» Exercise inputs:
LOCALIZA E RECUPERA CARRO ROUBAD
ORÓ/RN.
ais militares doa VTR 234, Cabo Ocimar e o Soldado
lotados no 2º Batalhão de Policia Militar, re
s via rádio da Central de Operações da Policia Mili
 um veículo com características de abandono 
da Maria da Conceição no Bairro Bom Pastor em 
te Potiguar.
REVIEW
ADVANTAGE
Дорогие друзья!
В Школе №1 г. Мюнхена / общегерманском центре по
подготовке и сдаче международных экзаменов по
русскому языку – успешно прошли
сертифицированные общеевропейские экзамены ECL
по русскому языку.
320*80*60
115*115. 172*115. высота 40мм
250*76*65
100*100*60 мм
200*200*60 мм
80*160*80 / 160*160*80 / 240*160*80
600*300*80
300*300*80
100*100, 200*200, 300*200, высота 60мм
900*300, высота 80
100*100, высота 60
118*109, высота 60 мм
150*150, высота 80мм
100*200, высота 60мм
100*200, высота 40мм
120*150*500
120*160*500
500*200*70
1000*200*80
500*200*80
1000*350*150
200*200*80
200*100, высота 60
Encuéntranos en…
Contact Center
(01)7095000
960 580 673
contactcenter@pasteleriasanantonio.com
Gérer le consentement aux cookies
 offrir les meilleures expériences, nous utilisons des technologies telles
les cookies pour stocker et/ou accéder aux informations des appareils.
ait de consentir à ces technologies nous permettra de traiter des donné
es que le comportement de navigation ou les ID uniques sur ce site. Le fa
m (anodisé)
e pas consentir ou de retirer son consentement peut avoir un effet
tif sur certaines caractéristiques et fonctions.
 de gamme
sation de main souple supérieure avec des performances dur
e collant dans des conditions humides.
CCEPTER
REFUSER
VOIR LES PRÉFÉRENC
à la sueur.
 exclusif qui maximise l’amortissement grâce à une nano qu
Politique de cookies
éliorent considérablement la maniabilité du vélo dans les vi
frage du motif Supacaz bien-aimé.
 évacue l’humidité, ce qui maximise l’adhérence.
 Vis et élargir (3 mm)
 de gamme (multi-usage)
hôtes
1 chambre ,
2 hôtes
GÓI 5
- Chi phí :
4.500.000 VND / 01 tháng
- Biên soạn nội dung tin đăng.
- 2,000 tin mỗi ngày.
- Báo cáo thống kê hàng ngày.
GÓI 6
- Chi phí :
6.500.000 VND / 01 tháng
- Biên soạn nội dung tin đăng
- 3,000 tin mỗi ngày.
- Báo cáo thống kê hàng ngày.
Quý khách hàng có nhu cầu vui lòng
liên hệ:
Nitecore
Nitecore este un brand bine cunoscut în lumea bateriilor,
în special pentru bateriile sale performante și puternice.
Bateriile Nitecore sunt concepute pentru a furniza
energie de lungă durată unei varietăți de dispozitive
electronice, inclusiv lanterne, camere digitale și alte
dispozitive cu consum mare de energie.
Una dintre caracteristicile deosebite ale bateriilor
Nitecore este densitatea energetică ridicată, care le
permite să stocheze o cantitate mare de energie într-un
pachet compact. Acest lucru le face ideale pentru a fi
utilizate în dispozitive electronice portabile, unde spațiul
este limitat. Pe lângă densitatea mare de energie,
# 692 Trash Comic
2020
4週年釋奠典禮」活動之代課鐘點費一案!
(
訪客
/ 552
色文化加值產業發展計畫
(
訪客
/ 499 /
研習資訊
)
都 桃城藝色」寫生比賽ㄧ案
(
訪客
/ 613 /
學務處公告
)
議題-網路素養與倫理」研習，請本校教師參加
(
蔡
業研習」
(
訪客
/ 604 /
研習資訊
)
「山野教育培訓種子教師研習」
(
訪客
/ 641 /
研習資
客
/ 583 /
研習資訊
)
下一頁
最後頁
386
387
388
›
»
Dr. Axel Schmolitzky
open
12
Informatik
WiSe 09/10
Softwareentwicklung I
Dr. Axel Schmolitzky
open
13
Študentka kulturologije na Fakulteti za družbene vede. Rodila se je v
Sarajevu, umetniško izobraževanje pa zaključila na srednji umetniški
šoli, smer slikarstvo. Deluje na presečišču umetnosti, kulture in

» Problem requirements:
Once you have read the data, reproduce all of it exactly.

» Answer box:
LOCALIZA E RECUPERA CARRO ROUBAD
ORÓ/RN.
ais militares doa VTR 234, Cabo Ocimar e o Soldado
lotados no 2º Batalhão de Policia Militar, re
s via rádio da Central de Operações da Policia Mili
 um veículo com características de abandono 
da Maria da Conceição no Bairro Bom Pastor em 
te Potiguar.
REVIEW
ADVANTAGE
Дорогие друзья!
В Школе №1 г. Мюнхена / общегерманском центре по
подготовке и сдаче международных экзаменов по
русскому языку – успешно прошли
сертифицированные общеевропейские экзамены ECL
по русскому языку.
320*80*60
115*115. 172*115. высота 40мм
250*76*65
100*100*60 мм
200*200*60 мм
80*160*80 / 160*160*80 / 240*160*80
600*300*80
300*300*80
100*100, 200*200, 300*200, высота 60мм
900*300, высота 80
100*100, высота 60
118*109, высота 60 мм
150*150, высота 80мм
100*200, высота 60мм
100*200, высота 40мм
120*150*500
120*160*500
500*200*70
1000*200*80
500*200*80
1000*350*150
200*200*80
200*100, высота 60
Encuéntranos en…
Contact Center
(01)7095000
960 580 673
contactcenter@pasteleriasanantonio.com
Gérer le consentement aux cookies
 offrir les meilleures expériences, nous utilisons des technologies telles
les cookies pour stocker et/ou accéder aux informations des appareils.
ait de consentir à ces technologies nous permettra de traiter des donné
es que le comportement de navigation ou les ID uniques sur ce site. Le fa
m (anodisé)
e pas consentir ou de retirer son consentement peut avoir un effet
tif sur certaines caractéristiques et fonctions.
 de gamme
sation de main souple supérieure avec des performances dur
e collant dans des conditions humides.
CCEPTER
REFUSER
VOIR LES PRÉFÉRENC
à la sueur.
 exclusif qui maximise l’amortissement grâce à une nano qu
Politique de cookies
éliorent considérablement la maniabilité du vélo dans les vi
frage du motif Supacaz bien-aimé.
 évacue l’humidité, ce qui maximise l’adhérence.
 Vis et élargir (3 mm)
 de gamme (multi-usage)
hôtes
1 chambre ,
2 hôtes
GÓI 5
- Chi phí :
4.500.000 VND / 01 tháng
- Biên soạn nội dung tin đăng.
- 2,000 tin mỗi ngày.
- Báo cáo thống kê hàng ngày.
GÓI 6
- Chi phí :
6.500.000 VND / 01 tháng
- Biên soạn nội dung tin đăng
- 3,000 tin mỗi ngày.
- Báo cáo thống kê hàng ngày.
Quý khách hàng có nhu cầu vui lòng
liên hệ:
Nitecore
Nitecore este un brand bine cunoscut în lumea bateriilor,
în special pentru bateriile sale performante și puternice.
Bateriile Nitecore sunt concepute pentru a furniza
energie de lungă durată unei varietăți de dispozitive
electronice, inclusiv lanterne, camere digitale și alte
dispozitive cu consum mare de energie.
Una dintre caracteristicile deosebite ale bateriilor
Nitecore este densitatea energetică ridicată, care le
permite să stocheze o cantitate mare de energie într-un
pachet compact. Acest lucru le face ideale pentru a fi
utilizate în dispozitive electronice portabile, unde spațiul
este limitat. Pe lângă densitatea mare de energie,
# 692 Trash Comic
2020
4週年釋奠典禮」活動之代課鐘點費一案!
(
訪客
/ 552
色文化加值產業發展計畫
(
訪客
/ 499 /
研習資訊
)
都 桃城藝色」寫生比賽ㄧ案
(
訪客
/ 613 /
學務處公告
)
議題-網路素養與倫理」研習，請本校教師參加
(
蔡
業研習」
(
訪客
/ 604 /
研習資訊
)
「山野教育培訓種子教師研習」
(
訪客
/ 641 /
研習資
客
/ 583 /
研習資訊
)
下一頁
最後頁
386
387
388
›
»
Dr. Axel Schmolitzky
open
12
Informatik
WiSe 09/10
Softwareentwicklung I
Dr. Axel Schmolitzky
open
13
Študentka kulturologije na Fakulteti za družbene vede. Rodila se je v
Sarajevu, umetniško izobraževanje pa zaključila na srednji umetniški
šoli, smer slikarstvo. Deluje na presečišču umetnosti, kulture in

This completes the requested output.